The Future of the Apple Store
My hope for the future of the Apple Store is that it goes back to basics, focusing not only on product sales, but also on service. Previously, the Genius Bar has made Apple's outlets shot out, but today I hear far more complaints than compliments on post-sale support in Apple Stores. Some of it is understandable because of Apple's huge growth, of course, but Apple Retail needs to figure out how to deal with that growth.
I am an Apple customer whose nearest Apple Store is not one of the big flagships but a small one in a nearby mall. As spacious and impressive as Apple's glass boxes in San Francisco, Chicago and elsewhere, my local shop is small and crowded, sometimes unpleasant. The employees who smile and work hard, and my experiences have generally been positive, but between the tables of the products and the benches and giant screens and the rest, there are 50 pounds of Apple filled in a 25 pound bag.

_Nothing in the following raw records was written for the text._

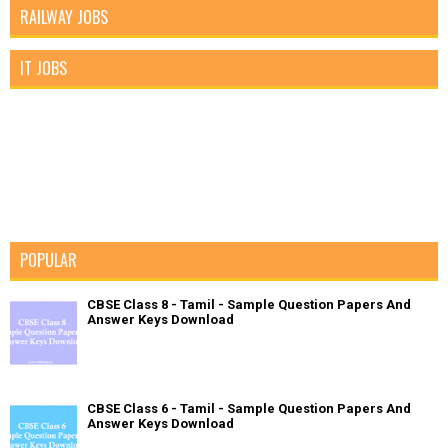
RAILWAY JOBS
IT JOBS
POPULAR
CBSE Class 8 - Tamil - Sample Question Papers And
Answer Keys Download
CBSE Class 6 - Tamil - Sample Question Papers And
Answer Keys Download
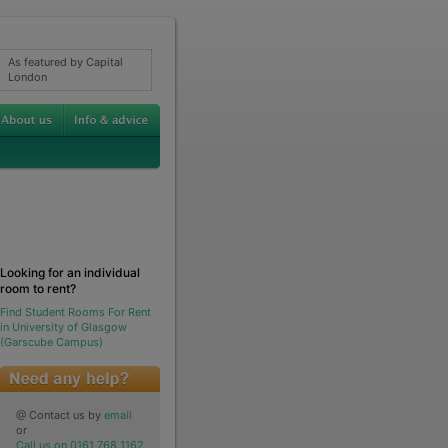
As featured by Capital
London
Looking for an individual
room to rent?
Find Student Rooms For Rent
in University of Glasgow
(Garscube Campus)
@ Contact us by
email
or
Call us on 0161 768 1162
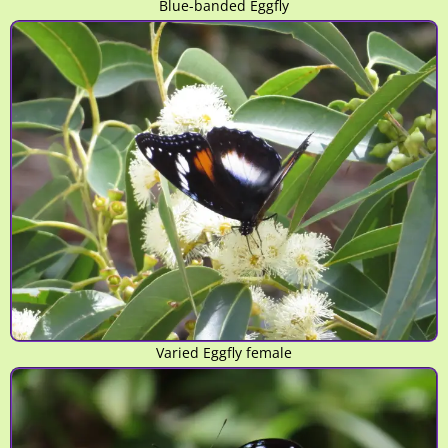
Blue-banded Eggfly
Varied Eggfly female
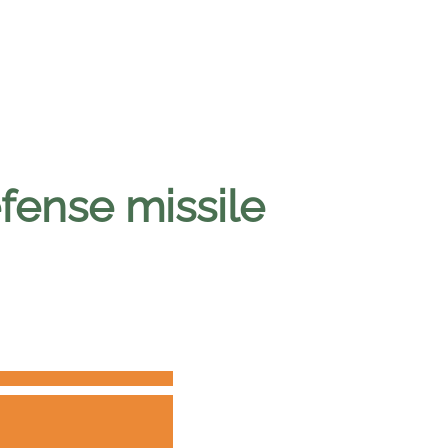
efense missile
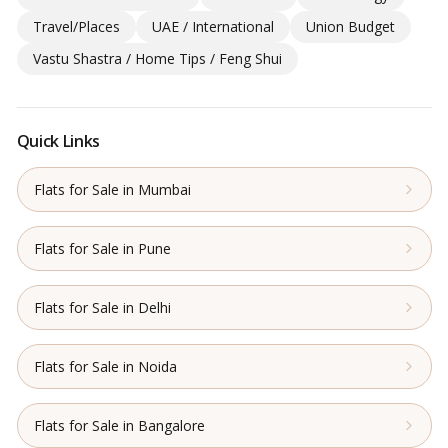
Travel/Places
UAE / International
Union Budget
Vastu Shastra / Home Tips / Feng Shui
Quick Links
Flats for Sale in Mumbai
Flats for Sale in Pune
Flats for Sale in Delhi
Flats for Sale in Noida
Flats for Sale in Bangalore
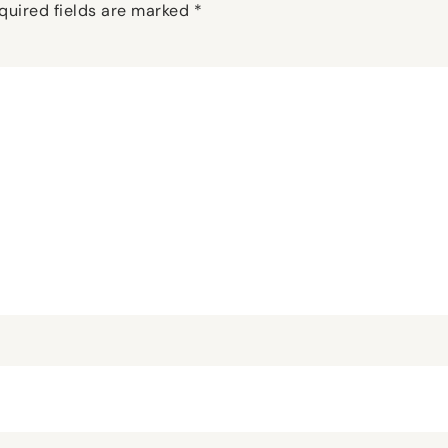
quired fields are marked
*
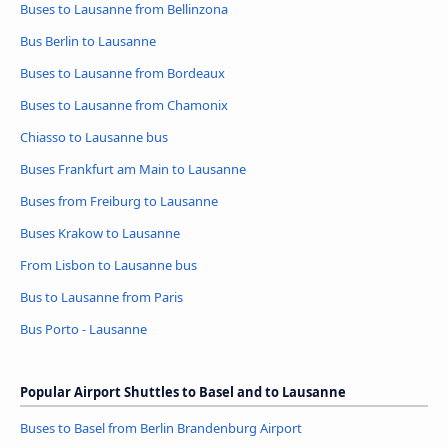
Buses to Lausanne from Bellinzona
Bus Berlin to Lausanne
Buses to Lausanne from Bordeaux
Buses to Lausanne from Chamonix
Chiasso to Lausanne bus
Buses Frankfurt am Main to Lausanne
Buses from Freiburg to Lausanne
Buses Krakow to Lausanne
From Lisbon to Lausanne bus
Bus to Lausanne from Paris
Bus Porto - Lausanne
Popular Airport Shuttles to Basel and to Lausanne
Buses to Basel from Berlin Brandenburg Airport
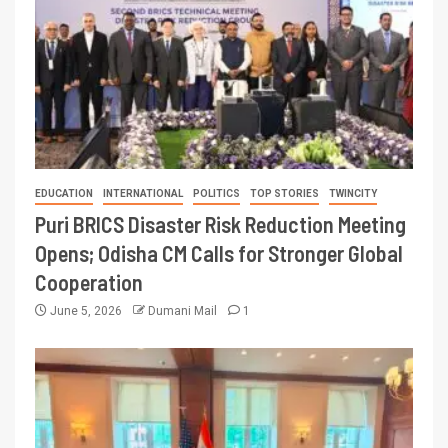
EDUCATION
INTERNATIONAL
POLITICS
TOP STORIES
TWINCITY
Puri BRICS Disaster Risk Reduction Meeting
Opens; Odisha CM Calls for Stronger Global
Cooperation
June 5, 2026
Dumani Mail
1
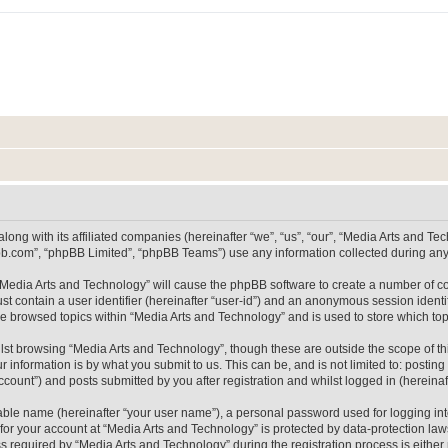
long with its affiliated companies (hereinafter “we”, “us”, “our”, “Media Arts and 
pbb.com”, “phpBB Limited”, “phpBB Teams”) use any information collected during any 
g “Media Arts and Technology” will cause the phpBB software to create a number of co
st contain a user identifier (hereinafter “user-id”) and an anonymous session identif
ve browsed topics within “Media Arts and Technology” and is used to store which t
lst browsing “Media Arts and Technology”, though these are outside the scope of th
 information is by what you submit to us. This can be, and is not limited to: posti
count”) and posts submitted by you after registration and whilst logged in (hereinaft
iable name (hereinafter “your user name”), a personal password used for logging in
 for your account at “Media Arts and Technology” is protected by data-protection laws
equired by “Media Arts and Technology” during the registration process is either m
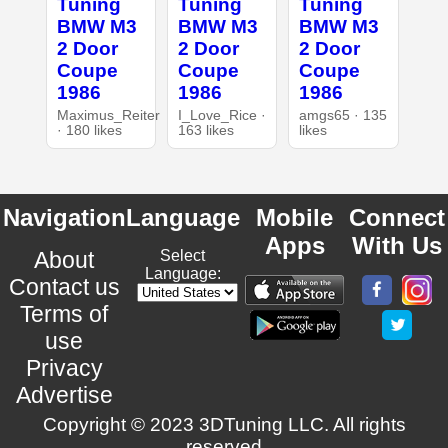
Tuning
Tuning
Tuning
BMW M3
BMW M3
BMW M3
2 Door
2 Door
2 Door
Coupe
Coupe
Coupe
1986
1986
1986
Maximus_Reiter
I_Love_Rice ·
amgs65 · 135
· 180 likes
163 likes
likes
Navigation
Language
Mobile
Connect
Apps
With Us
About
Select
Language:
Contact us
Terms of
use
Privacy
Advertise
Copyright © 2023 3DTuning LLC. All rights
reserved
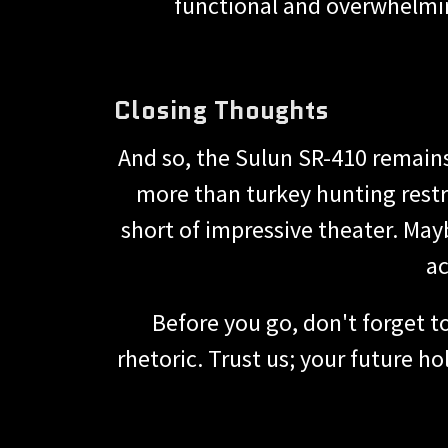
functional and overwhelmin
Closing Thoughts
And so, the Sulun SR-410 remains
more than turkey hunting restri
short of impressive theater. Mayb
ac
Before you go, don't forget t
rhetoric. Trust us; your future h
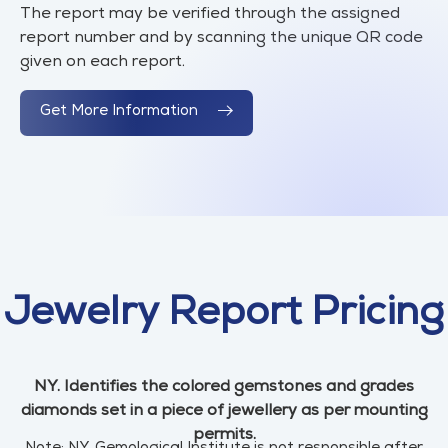
The report may be verified through the assigned
report number and by scanning the unique QR code
given on each report.
Get More Information
Jewelry Report Pricing
NY. Identifies the colored gemstones and grades
diamonds set in a piece of jewellery as per mounting
permits.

I hope that Deirdre O & # 39; Brien (replacing Ahrendts) and her team can customize the formula and find the right combination of features to make all the Apple Stores big and the little ones, drive a little better, to make the Genius Bar deals more glorious and less like going to the dentist, to get the experience of buying a new Apple product exciting and fun and not even a little harrowing.
The basic functions of a retail store are sales and service. Community events and concerts and providing a sensitive public space with trees and benches are all fine, but they are extras. Apple Retail may have gotten its priorities a bit mixed in recent years. Was it Angela Ahrendts doing, or was she simply implemented the vision of Apple's executives circa 2014? It does not matter.
In 2019, Ahrendts departure is an opportunity for a new look at what works and what does not work at Apple Retail. I hope Deirdre O & # 39; Brien takes that opportunity and that Tim Cook supports her in making the necessary changes.